- [Record extracts]:
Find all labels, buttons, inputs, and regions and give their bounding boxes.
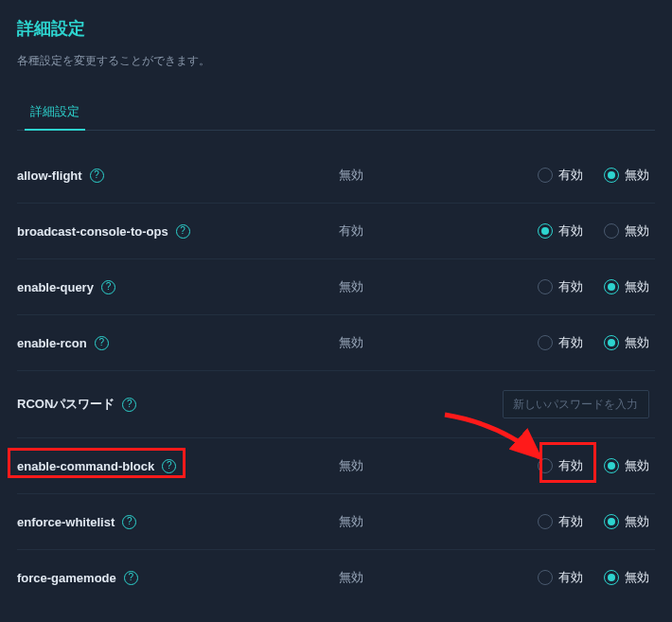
label-col: enable-rcon?	[17, 336, 339, 350]
radio-disabled[interactable]: 無効	[604, 167, 649, 184]
label-col: allow-flight?	[17, 169, 339, 183]
radio-label: 無効	[625, 457, 649, 474]
radio-icon	[538, 570, 553, 585]
radio-enabled[interactable]: 有効	[538, 278, 583, 295]
setting-status: 無効	[339, 513, 462, 530]
radio-enabled[interactable]: 有効	[538, 334, 583, 351]
setting-row-broadcast-console-to-ops: broadcast-console-to-ops?有効有効無効	[17, 204, 655, 259]
radio-disabled[interactable]: 無効	[604, 457, 649, 474]
setting-row-enable-command-block: enable-command-block?無効有効無効	[17, 438, 655, 494]
setting-label: enable-rcon	[17, 336, 87, 350]
radio-group: 有効無効	[462, 334, 655, 351]
radio-enabled[interactable]: 有効	[538, 222, 583, 240]
setting-row-enforce-whitelist: enforce-whitelist?無効有効無効	[17, 494, 655, 550]
page-title: 詳細設定	[17, 17, 655, 40]
help-icon[interactable]: ?	[162, 459, 176, 473]
radio-icon	[538, 335, 553, 350]
radio-label: 有効	[558, 569, 583, 586]
setting-label: force-gamemode	[17, 571, 116, 585]
radio-icon	[604, 279, 619, 294]
radio-icon	[538, 168, 553, 183]
setting-label: enable-command-block	[17, 459, 154, 473]
radio-enabled[interactable]: 有効	[538, 513, 583, 530]
setting-label: allow-flight	[17, 169, 82, 183]
radio-label: 有効	[558, 334, 583, 351]
radio-label: 無効	[625, 222, 649, 240]
radio-group: 有効無効	[462, 513, 655, 530]
setting-row-enable-query: enable-query?無効有効無効	[17, 259, 655, 315]
help-icon[interactable]: ?	[122, 515, 136, 529]
setting-status: 無効	[339, 334, 462, 351]
radio-icon	[538, 514, 553, 529]
setting-status: 有効	[339, 222, 462, 240]
setting-row-allow-flight: allow-flight?無効有効無効	[17, 148, 655, 204]
radio-label: 無効	[625, 167, 649, 184]
help-icon[interactable]: ?	[124, 571, 138, 585]
radio-label: 有効	[558, 457, 583, 474]
radio-enabled[interactable]: 有効	[538, 569, 583, 586]
tab-advanced-settings[interactable]: 詳細設定	[17, 94, 93, 130]
radio-label: 無効	[625, 278, 649, 295]
radio-disabled[interactable]: 無効	[604, 513, 649, 530]
radio-disabled[interactable]: 無効	[604, 278, 649, 295]
setting-status: 無効	[339, 167, 462, 184]
radio-label: 無効	[625, 569, 649, 586]
help-icon[interactable]: ?	[101, 280, 115, 294]
radio-label: 有効	[558, 513, 583, 530]
radio-icon	[538, 223, 553, 239]
setting-status: 無効	[339, 569, 462, 586]
setting-row-force-gamemode: force-gamemode?無効有効無効	[17, 550, 655, 605]
radio-icon	[604, 335, 619, 350]
radio-group: 有効無効	[462, 278, 655, 295]
label-col: enforce-whitelist?	[17, 515, 339, 529]
radio-group: 有効無効	[462, 569, 655, 586]
setting-row-rcon-password: RCONパスワード?	[17, 371, 655, 438]
radio-label: 有効	[558, 167, 583, 184]
label-col: enable-query?	[17, 280, 339, 294]
label-col: enable-command-block?	[17, 459, 339, 473]
password-input[interactable]	[503, 390, 649, 418]
radio-icon	[538, 458, 553, 473]
radio-icon	[604, 570, 619, 585]
setting-status: 無効	[339, 457, 462, 474]
setting-label: broadcast-console-to-ops	[17, 224, 168, 239]
radio-group: 有効無効	[462, 222, 655, 240]
page-description: 各種設定を変更することができます。	[17, 53, 655, 69]
radio-enabled[interactable]: 有効	[538, 457, 583, 474]
label-col: force-gamemode?	[17, 571, 339, 585]
radio-group: 有効無効	[462, 167, 655, 184]
settings-list: allow-flight?無効有効無効broadcast-console-to-…	[17, 148, 655, 605]
tabs: 詳細設定	[17, 94, 655, 131]
radio-disabled[interactable]: 無効	[604, 222, 649, 240]
radio-label: 有効	[558, 222, 583, 240]
help-icon[interactable]: ?	[90, 169, 104, 183]
help-icon[interactable]: ?	[95, 336, 109, 350]
radio-icon	[538, 279, 553, 294]
radio-disabled[interactable]: 無効	[604, 569, 649, 586]
input-col	[462, 390, 655, 418]
radio-label: 有効	[558, 278, 583, 295]
setting-row-enable-rcon: enable-rcon?無効有効無効	[17, 315, 655, 371]
radio-group: 有効無効	[462, 457, 655, 474]
radio-disabled[interactable]: 無効	[604, 334, 649, 351]
radio-icon	[604, 514, 619, 529]
radio-icon	[604, 168, 619, 183]
setting-label: enable-query	[17, 280, 94, 294]
radio-enabled[interactable]: 有効	[538, 167, 583, 184]
label-col: RCONパスワード?	[17, 396, 339, 413]
help-icon[interactable]: ?	[176, 224, 190, 239]
radio-label: 無効	[625, 513, 649, 530]
setting-label: RCONパスワード	[17, 396, 115, 413]
label-col: broadcast-console-to-ops?	[17, 224, 339, 239]
help-icon[interactable]: ?	[122, 398, 136, 412]
radio-icon	[604, 458, 619, 473]
setting-label: enforce-whitelist	[17, 515, 115, 529]
radio-icon	[604, 223, 619, 239]
setting-status: 無効	[339, 278, 462, 295]
radio-label: 無効	[625, 334, 649, 351]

- [To do]:
What lines in the listing contain "console"? Copy them all.

- [Task answer]:
setting-row-broadcast-console-to-ops: broadcast-console-to-ops?有効有効無効	[17, 204, 655, 259]
setting-label: broadcast-console-to-ops	[17, 224, 168, 239]
settings-list: allow-flight?無効有効無効broadcast-console-to-…	[17, 148, 655, 605]
label-col: broadcast-console-to-ops?	[17, 224, 339, 239]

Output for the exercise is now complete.